§ **Task to carry out**: Return the material exactly, first line through the line containing "Wir können, wie unten beschriebe", and nothing more. Pictures stay out.

§ **Provided records**:
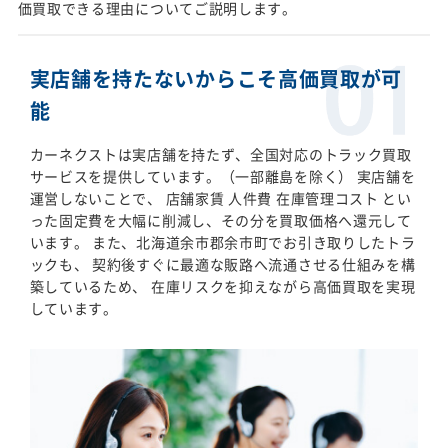
価買取できる理由についてご説明します。
実店舗を持たないからこそ高価買取が可
能
カーネクストは実店舗を持たず、全国対応のトラック買取
サービスを提供しています。（一部離島を除く） 実店舗を
運営しないことで、 店舗家賃 人件費 在庫管理コスト とい
った固定費を大幅に削減し、その分を買取価格へ還元して
います。 また、北海道余市郡余市町でお引き取りしたトラ
ックも、 契約後すぐに最適な販路へ流通させる仕組みを構
築しているため、 在庫リスクを抑えながら高価買取を実現
しています。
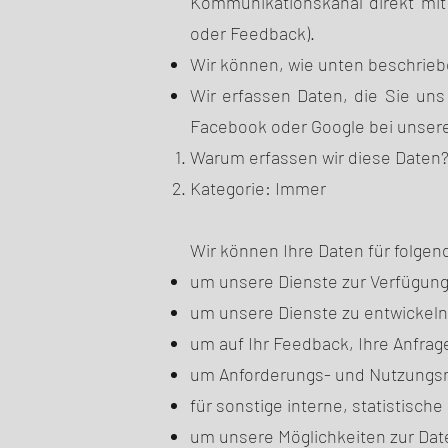
Kommunikationskanal direkt mit
oder Feedback).
Wir können, wie unten beschriebe
Wir erfassen Daten, die Sie uns 
Facebook oder Google bei unser
Warum erfassen wir diese Daten
Kategorie: Immer
Wir können Ihre Daten für folg
um unsere Dienste zur Verfügung 
um unsere Dienste zu entwickeln
um auf Ihr Feedback, Ihre Anfra
um Anforderungs- und Nutzungsm
für sonstige interne, statistisc
um unsere Möglichkeiten zur Dat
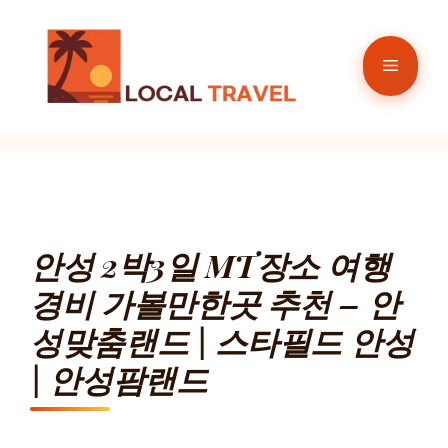
컨
텐
메
츠
로
뉴
건
너
뛰
기
안성 2박3일 MT장소 여행
경비 가볼만한곳 추천 – 안
성맞춤랜드 | 스타필드 안성
| 안성팜랜드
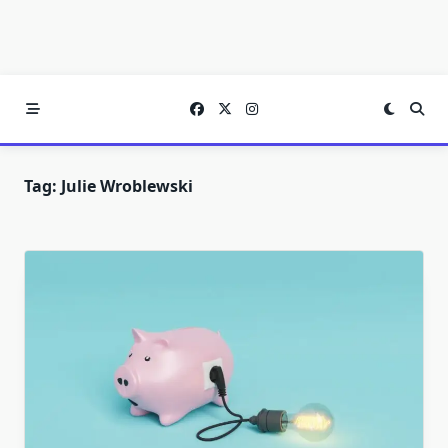
Tag:
Julie Wroblewski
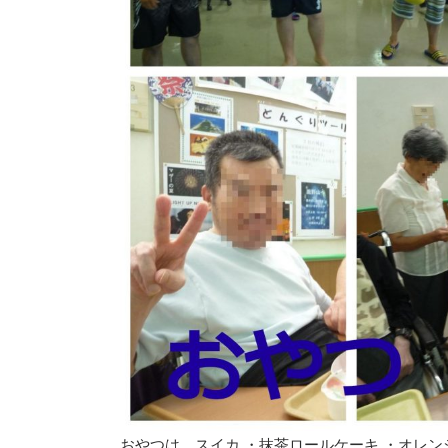
おやつは、スイカ ・抹茶ロールケーキ ・オレ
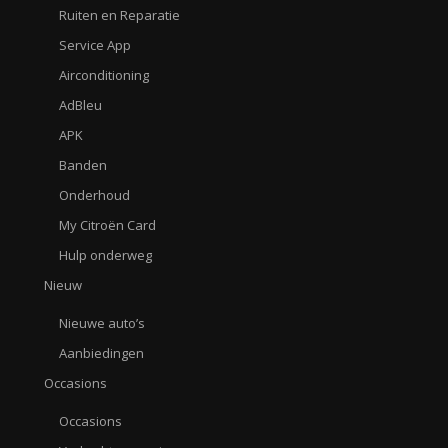
Ruiten en Reparatie
Service App
Airconditioning
AdBleu
APK
Banden
Onderhoud
My Citroën Card
Hulp onderweg
Nieuw
Nieuwe auto’s
Aanbiedingen
Occasions
Occasions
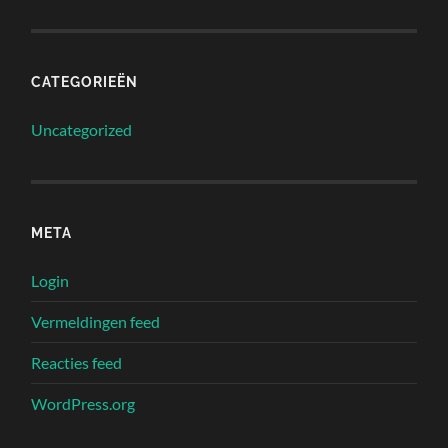
CATEGORIEËN
Uncategorized
META
Login
Vermeldingen feed
Reacties feed
WordPress.org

§ **Output of the task**:
価買取できる理由についてご説明します。
実店舗を持たないからこそ高価買取が可
能
カーネクストは実店舗を持たず、全国対応のトラック買取
サービスを提供しています。（一部離島を除く） 実店舗を
運営しないことで、 店舗家賃 人件費 在庫管理コスト とい
った固定費を大幅に削減し、その分を買取価格へ還元して
います。 また、北海道余市郡余市町でお引き取りしたトラ
ックも、 契約後すぐに最適な販路へ流通させる仕組みを構
築しているため、 在庫リスクを抑えながら高価買取を実現
しています。
Kommunikationskanal direkt mit
oder Feedback).
Wir können, wie unten beschriebe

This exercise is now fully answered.